Los Angeles Performance Practice is honored to be an awardee of the California Arts Council OGP Grant during its 2025-26 fiscal year grant cycle. These funds will play a vital role in our operations over the next season.
Los Angeles Performance Practice was featured as part of a larger announcement from the California Arts Council of a total of 679 awards for nonprofit organizations and units of government throughout California, that will be disbursed across seven different programs, including a second year of funding for the State-Local Partners program awarded in the previous fiscal year. These grants comprise an investment of more than $19.5 million in support for the state’s arts and cultural landscape and creative workforce.
“Arts and culture are a powerful tool for community connection, well-being and a critical pillar of our state’s creative economy,” said California Arts Council Executive Director Danielle Brazell. “This year’s investment of $19.5 million in grant funding is provided in every corner of the state. Funding to nonprofit arts and cultural organizations ensures the public has access to high-quality artistic and cultural programming reflective of the people of California. This funding is a vital investment in the state’s creative workforce, furthering that the power of art and creative expression can continue telling the stories of our communities.
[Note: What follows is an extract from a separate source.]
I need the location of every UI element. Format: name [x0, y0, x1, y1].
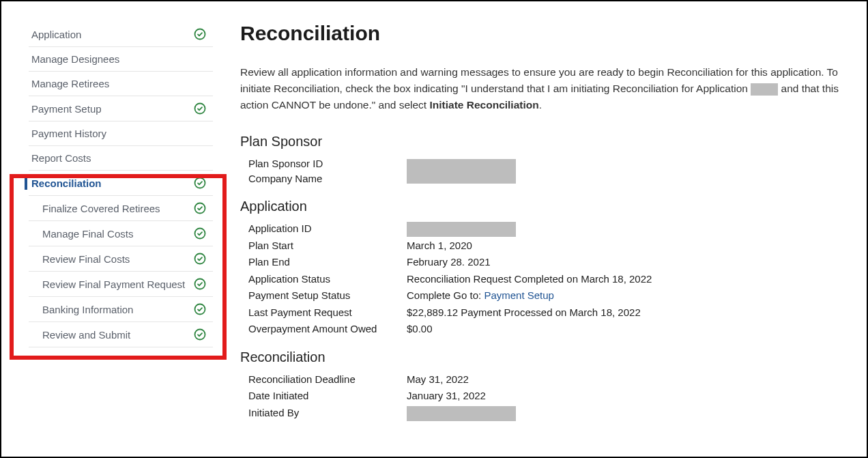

Congratulations to all grantees!”
“On behalf of the Council, I would like to thank Governor Newsom and the Legislature for this critical funding, ensuring the arts remain an important force in sustaining our democracy,” Council Chair Roxanne Messina Captor said. “The Council is often faced with the difficult task of balancing the overwhelming need for arts funding with the total amount allocated to fund, but we are incredibly proud of our collective work to assert and support priorities that expand our resources as far as we can. As we look ahead to the CAC’s 50th anniversary in 2026, this robust investment sets the foundation for another five decades of cultural growth, civic engagement, and artistic excellence across California.”
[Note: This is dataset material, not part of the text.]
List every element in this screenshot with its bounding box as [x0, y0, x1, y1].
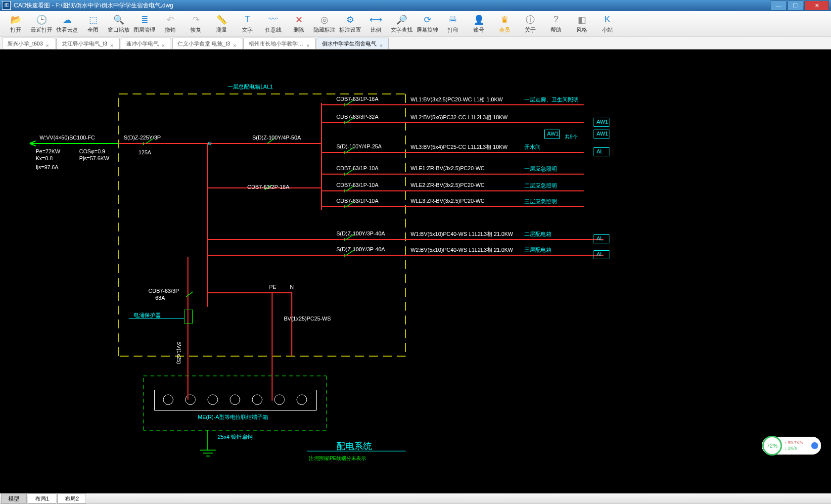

Grant awards and outreach for the season emphasized the Council’s three previously identified priorities for 2025-26 local assistance funding: organizations serving historically and systemically underserved communities located in the lower two quartiles of the Healthy Places Index (HPI); first-time CAC grantees; and small organizations with total revenues of $250,000 or less.
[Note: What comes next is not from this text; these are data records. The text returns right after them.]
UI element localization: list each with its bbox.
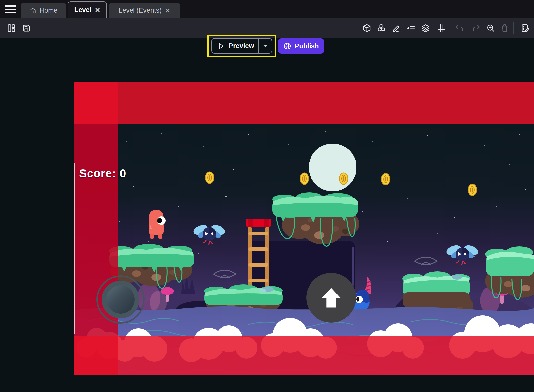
coin	[468, 184, 477, 196]
hamburger-menu-icon[interactable]	[5, 4, 16, 14]
moon	[309, 144, 356, 191]
tab-label: Home	[40, 7, 57, 14]
arrow-up-icon	[318, 285, 344, 311]
game-world	[74, 82, 534, 375]
app-window: Home Level ✕ Level (Events) ✕ Preview	[0, 0, 534, 392]
coin	[300, 173, 309, 184]
play-icon	[217, 42, 225, 50]
jump-button[interactable]	[306, 273, 356, 323]
joystick-control[interactable]	[96, 275, 145, 324]
toolbar-divider	[513, 22, 514, 34]
close-icon[interactable]: ✕	[165, 7, 171, 14]
preview-label: Preview	[225, 42, 258, 50]
publish-label: Publish	[295, 42, 319, 50]
tab-level[interactable]: Level ✕	[68, 1, 107, 18]
tab-bar: Home Level ✕ Level (Events) ✕	[0, 0, 534, 18]
close-icon[interactable]: ✕	[95, 7, 100, 13]
publish-button[interactable]: Publish	[278, 38, 324, 54]
layers-icon[interactable]	[421, 24, 430, 33]
score-label: Score: 0	[79, 167, 126, 180]
tab-label: Level	[74, 6, 91, 14]
redo-icon[interactable]	[472, 24, 481, 33]
zoom-in-icon[interactable]	[486, 24, 495, 33]
coin	[381, 173, 390, 185]
globe-icon	[283, 42, 291, 50]
coin	[205, 172, 214, 183]
pencil-icon[interactable]	[392, 24, 401, 33]
undo-icon[interactable]	[455, 24, 464, 33]
grid-icon[interactable]	[437, 24, 446, 33]
coin	[339, 173, 348, 184]
tab-home[interactable]: Home	[21, 3, 66, 18]
cube-3d-icon[interactable]	[362, 24, 371, 33]
tab-level-events[interactable]: Level (Events) ✕	[109, 3, 180, 18]
toolbar-divider	[452, 22, 452, 34]
save-icon[interactable]	[22, 24, 31, 33]
objects-stack-icon[interactable]	[377, 24, 386, 33]
events-edit-icon[interactable]	[521, 24, 530, 33]
trash-icon[interactable]	[500, 24, 509, 33]
joystick-knob[interactable]	[106, 285, 135, 314]
island-far-right	[485, 246, 534, 300]
instances-list-icon[interactable]	[407, 24, 416, 33]
scene-canvas[interactable]: Score: 0 987;728	[0, 38, 534, 392]
chevron-down-icon[interactable]	[259, 43, 272, 49]
main-toolbar: Preview Publish	[0, 18, 534, 38]
panel-layout-icon[interactable]	[7, 24, 16, 33]
home-icon	[29, 7, 36, 14]
preview-button[interactable]: Preview	[211, 38, 272, 54]
tab-label: Level (Events)	[119, 7, 162, 14]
“We are living through a moment in which artists are expected to do more with less, to move between institutional logics and community urgencies, to survive precarity and still be visionary,” said LAPP’s Director of Field Initiatives and Creative Producing, William Ruiz Morales.
“At LAPP, we see every grant as an investment in artists who have long been underserved, especially in communities where creative labor outpaces public funding,” affirmed Marsian De Lellis, Artist + Director of Creative Resourcing at Los Angeles Performance Practice, “Support from the California Arts Council strengthens our ability to dismantle gatekeeping and build the belonging, stability, and infrastructure that Los Angeles artists deserve.”